In November of 1976, after all kinds of intrigues to which I was no participant, The Washington Post gave me a $500 advance and sent me to Iran to do a series on that country. The editors gave me no guidance. I kept asking what I was to write about, and they would reply, “You’ll find something.” At that time, I was married to an Iranian woman who had never been to Iran. Her father was the Iranian Press Attaché in Washington, and I was very close to him, closer than to my real father. He taught me to love Iranian music, to learn passable Farsi, history and to love the Persian poets. My favorite was the poet Saadiq, from Shiraz.

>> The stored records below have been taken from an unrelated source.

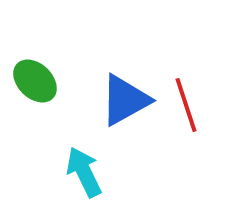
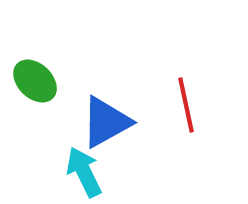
blue triangle: moved 19 px left, 22 px down
red line: rotated 6 degrees clockwise
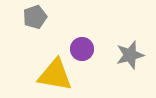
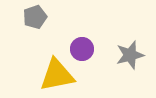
yellow triangle: moved 2 px right; rotated 21 degrees counterclockwise
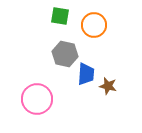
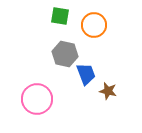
blue trapezoid: rotated 25 degrees counterclockwise
brown star: moved 5 px down
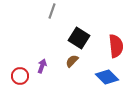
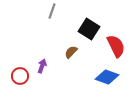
black square: moved 10 px right, 9 px up
red semicircle: rotated 20 degrees counterclockwise
brown semicircle: moved 1 px left, 9 px up
blue diamond: rotated 25 degrees counterclockwise
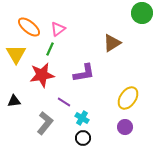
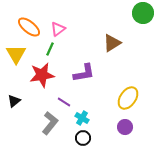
green circle: moved 1 px right
black triangle: rotated 32 degrees counterclockwise
gray L-shape: moved 5 px right
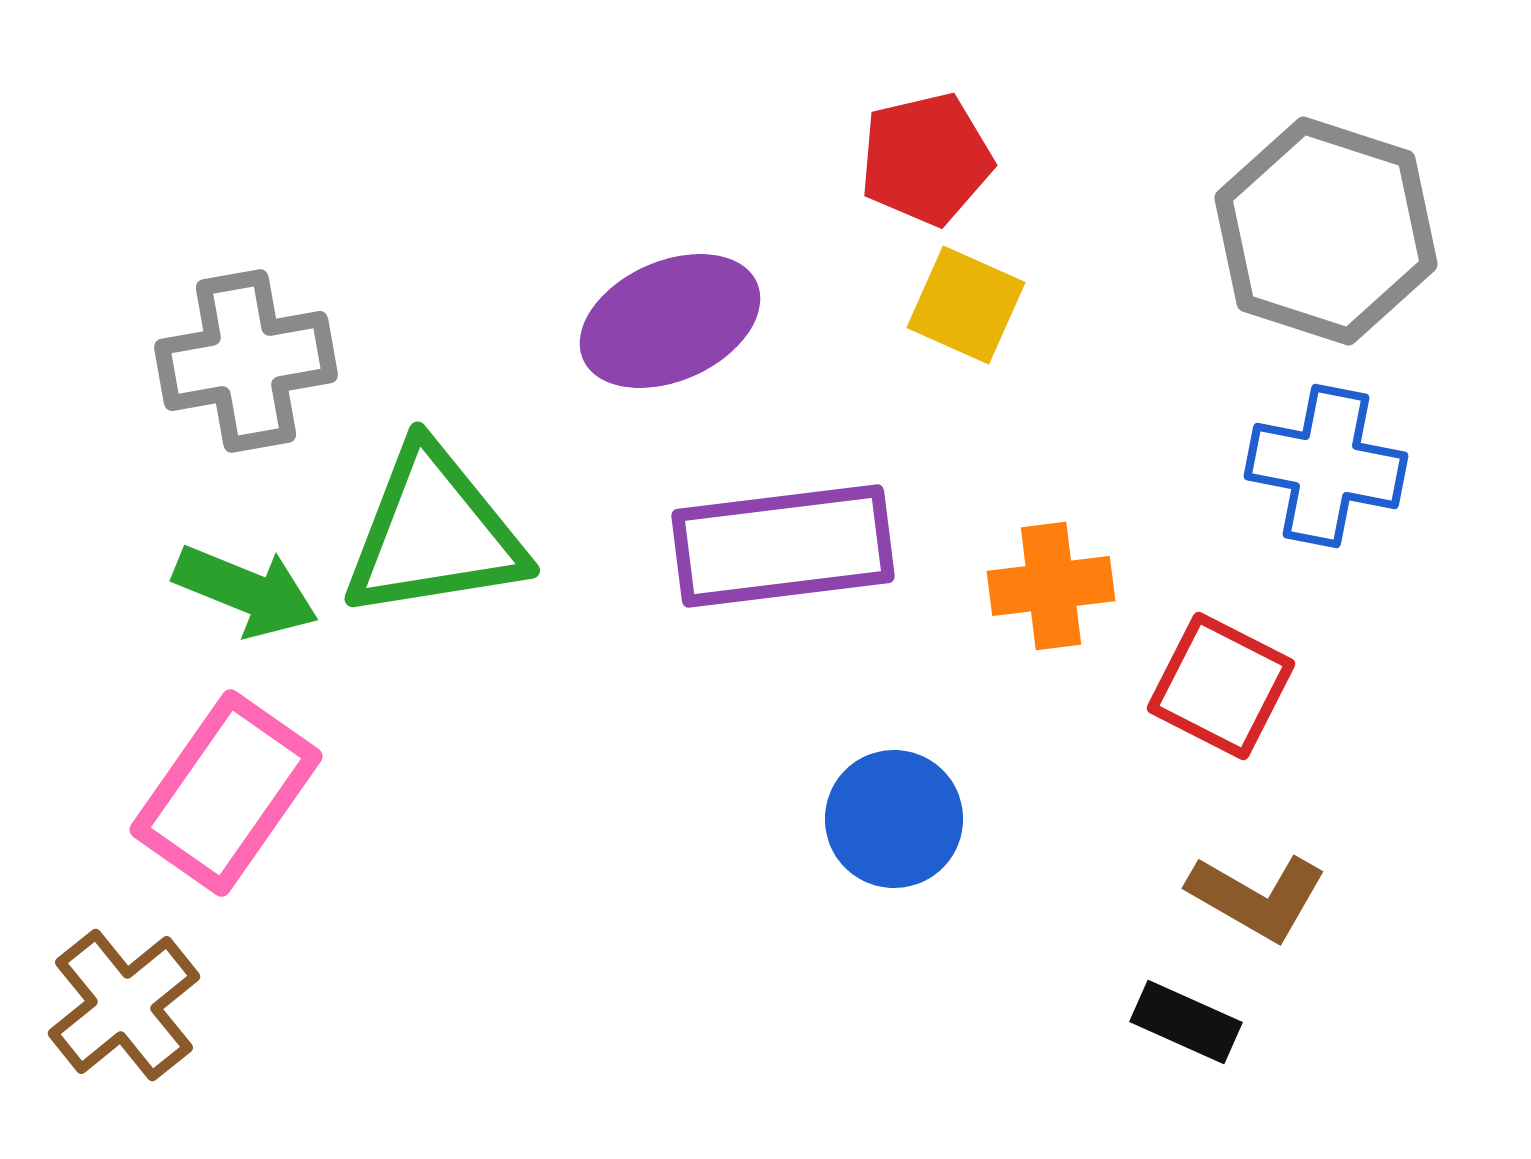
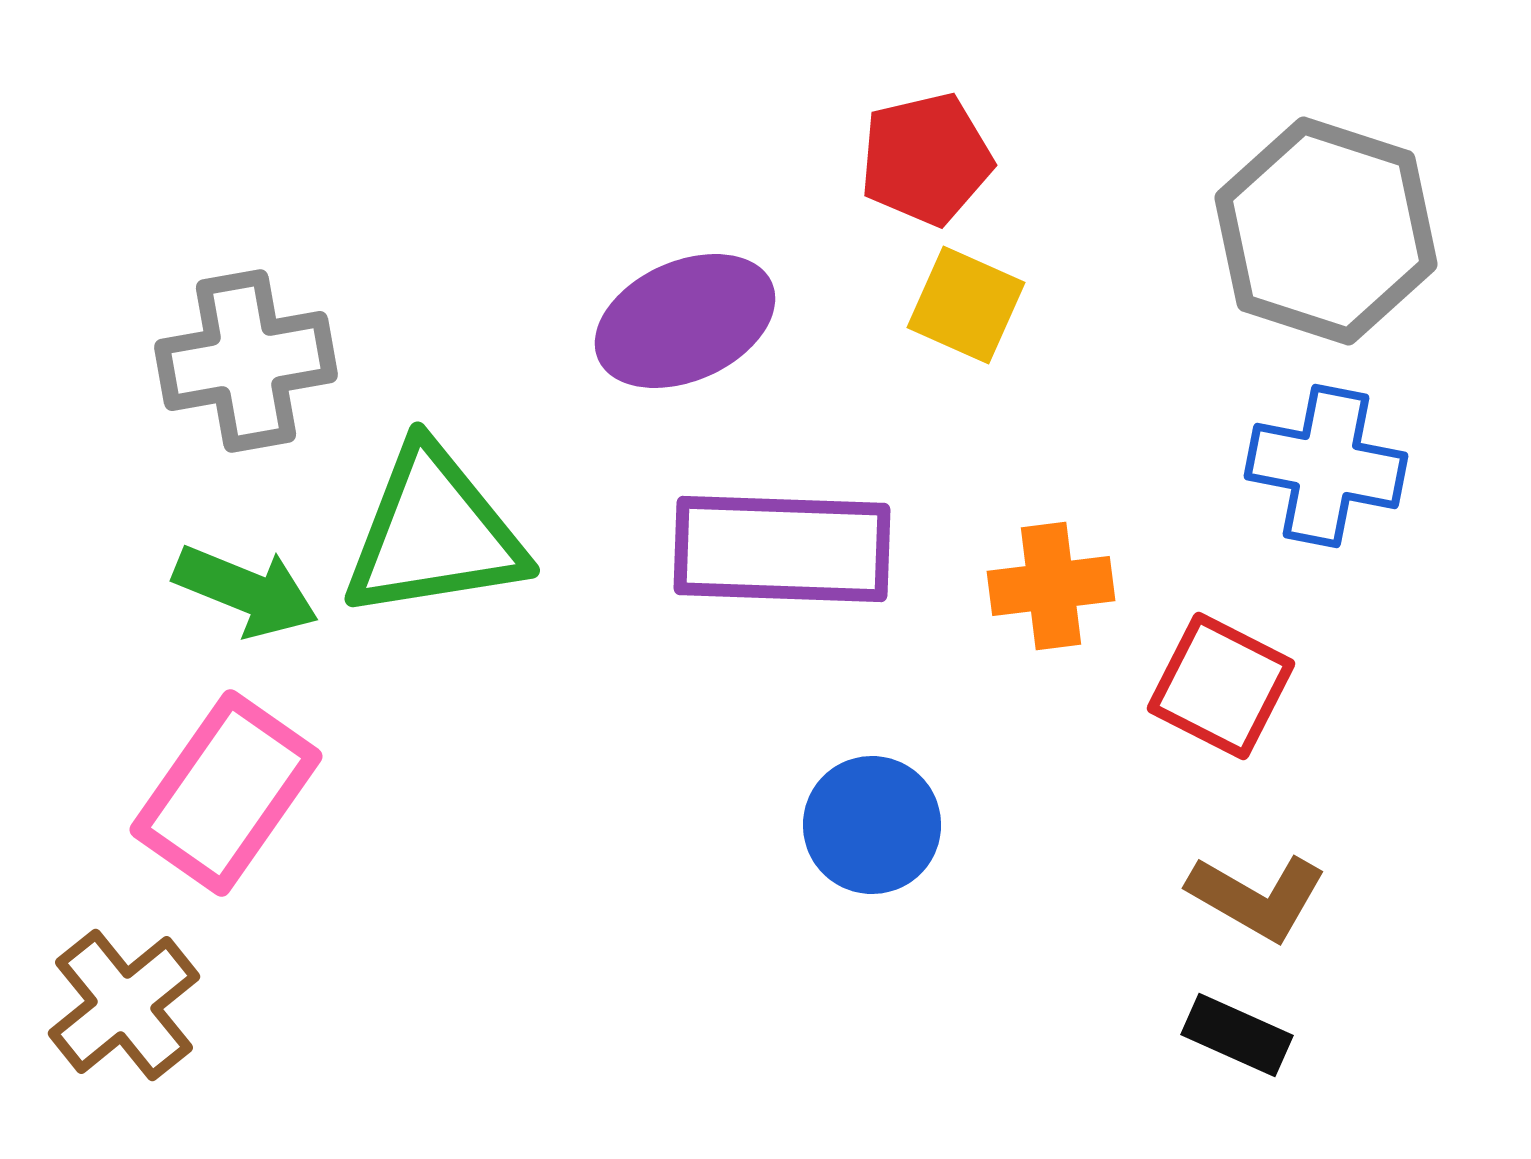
purple ellipse: moved 15 px right
purple rectangle: moved 1 px left, 3 px down; rotated 9 degrees clockwise
blue circle: moved 22 px left, 6 px down
black rectangle: moved 51 px right, 13 px down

So I went off to Iran. It was like sending a six year old to build an intricate computer.
I had learned from being in the first racial riot in Washington, D.C, that the way to get news is to go where no one wants you or expects you. In Iran, I planned to learn about Islam by going to the mosques. Everyone in America apparently saw the mosques as horrible and frightening. I suspected they had never visited one. But the mosques were the center of opposition to the Shah.
The night I arrived, I met my mother-in-law in Shemiran, a Tehran wealthy suburb close to the Shah’s palace. That Thursday evening was a holiday, and all over the city, the throats of sheep were being cut. I remember the gamey smell of the blood trickling in the joube or street drain. The next day, I went to south Tehran to go to the mosque there. It was a big mosque and was supposed to be a center for resistance to the Shah. Since the Shah had required that I become a Shia in order to marry, and I had done so and had my name inscribed in the rolls at Iranian Embassy on Massachusetts Avenue. As a result, I felt I really needed to try out my religion, which I had studied, in order to move beyond the mere academic and gain a genuine knowledge. I was accompanied down to the south Tehran mosque by a dark-skinned gentleman from the Iranian Ministry of Information. He was in his forties. Courteous, smooth, polite.